Ornamentstich einer Wampum-Schlange von den Bahamas

Die Historische Sammlung des Kölner Museums für Angewandte Kunst ist bis auf Weiteres geschlossen. Stattdessen zeigt das MAKK 35 selten gezeigte Objekte in neuem Licht. 

Clara wurde 1738 in Bengalen geboren und starb 1758 in London. Unter den Panzernashörnern war sie ein Kolumbus, denn im Jahr 1741 eroberte sie den Kontinent Europa und überlebte dies als erste ihrer Art lange genug, um es zu historischem Ruhm zu bringen. Sie ging auf eine 17-jährige Ausstellungstournee und stand für unzählige Stiche, Gemälde und Figuren Modell – bis zu ihrer Ankunft glichen Nashörner für europäische Künstler Fabeltieren.

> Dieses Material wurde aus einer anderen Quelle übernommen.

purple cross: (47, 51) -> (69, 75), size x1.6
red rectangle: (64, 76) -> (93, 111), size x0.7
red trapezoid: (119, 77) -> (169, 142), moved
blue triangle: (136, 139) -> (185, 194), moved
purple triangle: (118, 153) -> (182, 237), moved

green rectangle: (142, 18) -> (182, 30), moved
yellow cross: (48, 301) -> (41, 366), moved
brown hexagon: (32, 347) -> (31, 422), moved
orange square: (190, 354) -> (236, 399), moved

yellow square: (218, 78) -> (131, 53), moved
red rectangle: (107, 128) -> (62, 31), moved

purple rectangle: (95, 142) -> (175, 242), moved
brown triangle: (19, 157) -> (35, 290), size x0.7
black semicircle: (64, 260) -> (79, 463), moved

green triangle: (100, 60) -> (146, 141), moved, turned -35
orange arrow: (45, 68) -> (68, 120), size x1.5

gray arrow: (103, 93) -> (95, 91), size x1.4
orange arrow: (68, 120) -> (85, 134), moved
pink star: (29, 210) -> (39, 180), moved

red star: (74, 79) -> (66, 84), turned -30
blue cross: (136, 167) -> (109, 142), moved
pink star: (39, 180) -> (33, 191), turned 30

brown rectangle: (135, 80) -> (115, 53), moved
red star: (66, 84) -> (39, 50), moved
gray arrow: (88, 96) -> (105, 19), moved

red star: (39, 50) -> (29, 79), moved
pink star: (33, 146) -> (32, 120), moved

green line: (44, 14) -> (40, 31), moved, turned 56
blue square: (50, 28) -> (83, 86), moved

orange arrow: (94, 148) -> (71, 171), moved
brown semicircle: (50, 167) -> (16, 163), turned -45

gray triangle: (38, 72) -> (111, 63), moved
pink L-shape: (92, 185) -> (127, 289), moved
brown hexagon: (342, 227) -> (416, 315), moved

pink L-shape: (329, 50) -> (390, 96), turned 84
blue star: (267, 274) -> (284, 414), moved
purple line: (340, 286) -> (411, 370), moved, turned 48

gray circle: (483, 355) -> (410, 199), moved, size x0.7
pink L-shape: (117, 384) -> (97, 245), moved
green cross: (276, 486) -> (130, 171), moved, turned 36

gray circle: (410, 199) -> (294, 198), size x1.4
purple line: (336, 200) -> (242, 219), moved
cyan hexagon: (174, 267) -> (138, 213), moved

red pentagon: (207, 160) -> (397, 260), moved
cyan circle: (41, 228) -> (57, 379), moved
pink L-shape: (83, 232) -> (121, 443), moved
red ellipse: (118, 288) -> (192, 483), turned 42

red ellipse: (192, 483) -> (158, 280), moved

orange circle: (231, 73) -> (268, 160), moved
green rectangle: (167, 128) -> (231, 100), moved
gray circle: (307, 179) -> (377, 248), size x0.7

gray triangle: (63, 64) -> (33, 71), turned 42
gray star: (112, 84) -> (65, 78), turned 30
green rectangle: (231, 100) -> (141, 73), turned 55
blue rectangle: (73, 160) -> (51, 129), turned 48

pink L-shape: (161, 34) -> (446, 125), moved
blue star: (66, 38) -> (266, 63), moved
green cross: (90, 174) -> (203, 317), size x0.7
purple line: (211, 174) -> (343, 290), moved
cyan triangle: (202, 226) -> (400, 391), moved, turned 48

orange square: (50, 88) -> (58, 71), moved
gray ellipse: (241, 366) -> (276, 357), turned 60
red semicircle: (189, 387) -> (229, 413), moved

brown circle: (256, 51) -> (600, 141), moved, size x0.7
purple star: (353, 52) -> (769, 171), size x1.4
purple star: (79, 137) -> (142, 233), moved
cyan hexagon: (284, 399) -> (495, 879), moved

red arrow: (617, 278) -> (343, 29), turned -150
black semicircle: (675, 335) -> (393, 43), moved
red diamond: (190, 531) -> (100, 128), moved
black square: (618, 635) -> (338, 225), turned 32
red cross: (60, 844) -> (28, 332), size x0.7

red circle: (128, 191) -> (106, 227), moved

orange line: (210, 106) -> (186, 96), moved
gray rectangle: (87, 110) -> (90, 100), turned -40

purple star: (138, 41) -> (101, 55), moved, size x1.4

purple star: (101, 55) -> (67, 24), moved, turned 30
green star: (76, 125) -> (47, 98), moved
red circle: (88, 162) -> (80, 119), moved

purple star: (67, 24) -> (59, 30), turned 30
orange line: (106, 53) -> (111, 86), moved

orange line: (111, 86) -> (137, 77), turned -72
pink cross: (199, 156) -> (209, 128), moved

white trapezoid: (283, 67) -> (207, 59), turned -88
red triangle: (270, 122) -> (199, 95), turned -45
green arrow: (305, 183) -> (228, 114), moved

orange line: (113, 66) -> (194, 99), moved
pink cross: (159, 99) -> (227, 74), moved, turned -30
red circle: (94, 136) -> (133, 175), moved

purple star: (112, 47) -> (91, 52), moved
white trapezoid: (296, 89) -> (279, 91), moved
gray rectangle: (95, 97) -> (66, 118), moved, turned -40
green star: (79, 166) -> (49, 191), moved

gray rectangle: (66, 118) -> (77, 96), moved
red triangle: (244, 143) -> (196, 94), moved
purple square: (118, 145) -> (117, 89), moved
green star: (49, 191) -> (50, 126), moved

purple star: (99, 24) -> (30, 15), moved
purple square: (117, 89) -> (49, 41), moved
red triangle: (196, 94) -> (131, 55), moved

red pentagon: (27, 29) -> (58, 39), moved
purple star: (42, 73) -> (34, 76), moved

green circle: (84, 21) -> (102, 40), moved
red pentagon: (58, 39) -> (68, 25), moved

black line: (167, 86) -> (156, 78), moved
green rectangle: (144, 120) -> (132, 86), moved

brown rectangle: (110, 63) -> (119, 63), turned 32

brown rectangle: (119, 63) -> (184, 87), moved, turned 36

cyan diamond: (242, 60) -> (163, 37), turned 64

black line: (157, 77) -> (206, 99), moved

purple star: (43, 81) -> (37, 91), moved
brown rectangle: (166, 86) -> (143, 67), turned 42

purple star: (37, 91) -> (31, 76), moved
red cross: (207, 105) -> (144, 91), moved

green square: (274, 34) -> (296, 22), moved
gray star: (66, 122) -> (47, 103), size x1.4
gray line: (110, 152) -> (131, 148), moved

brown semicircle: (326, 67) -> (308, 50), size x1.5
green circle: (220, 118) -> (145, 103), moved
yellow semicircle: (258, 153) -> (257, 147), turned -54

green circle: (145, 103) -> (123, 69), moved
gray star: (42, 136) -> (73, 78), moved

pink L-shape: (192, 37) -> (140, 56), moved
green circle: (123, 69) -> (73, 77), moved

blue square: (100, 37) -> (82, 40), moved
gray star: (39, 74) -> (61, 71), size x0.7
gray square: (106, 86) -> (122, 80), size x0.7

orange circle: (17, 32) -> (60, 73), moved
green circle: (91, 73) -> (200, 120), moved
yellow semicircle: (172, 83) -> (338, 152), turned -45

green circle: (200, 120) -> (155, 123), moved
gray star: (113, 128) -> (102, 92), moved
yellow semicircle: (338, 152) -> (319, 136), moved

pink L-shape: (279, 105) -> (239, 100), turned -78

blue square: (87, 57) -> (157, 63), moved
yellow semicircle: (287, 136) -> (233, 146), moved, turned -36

Eine Stegreif-Schau zum Nulltarif

Man kann in Claras unfreiwilliger Berühmtheit eine stilbildende Form zoologischer Ausbeutung sehen oder auch ein Beispiel früher Globalisierung – in der aktuellen Sammlungspräsentation des Kölner Museums für Angewandte Kunst kommt beides in einem Stück Meissener Porzellan zusammen. 1747 hatte Clara in Dresden Station gemacht, um 1749 entwarf der Bildhauer Johann Joachim Kaendler ihr Ebenbild für die kurfürstlich-sächsische Porzellanmanufaktur. Allerdings scheint Kaendlers Fantasie in den zwei Jahren etwas ins Niedliche geschäumt zu sein. Jedenfalls ähnelt das Panzernashorn bei ihm einem bunten Schnabeltier mit Stupsnase und hängender Zunge.

Clara gehört zu den jüngeren Erwerbungen des Kölner Museums, erst 2013 wurde sie angekauft. Seit Beginn der Sanierungsarbeiten am maroden Museumsbau droht ihr als Teil der Historischen Sammlung ein längeres Dasein im Schatten von Teilschließungen und Renovierungsplänen. Stattdessen gehört sie nun zu den glücklichen „Ausgewählten“ einer Stegreif-Schau, in der die MAKK-Kuratoren für die Dauer eines Jahres sieben „Aspekte“ der geschlossenen Abteilung präsentieren.

Drei grünlich schimmernde Tafelgläser mit Trompetenfüßen stehen vor einer weißen Wand.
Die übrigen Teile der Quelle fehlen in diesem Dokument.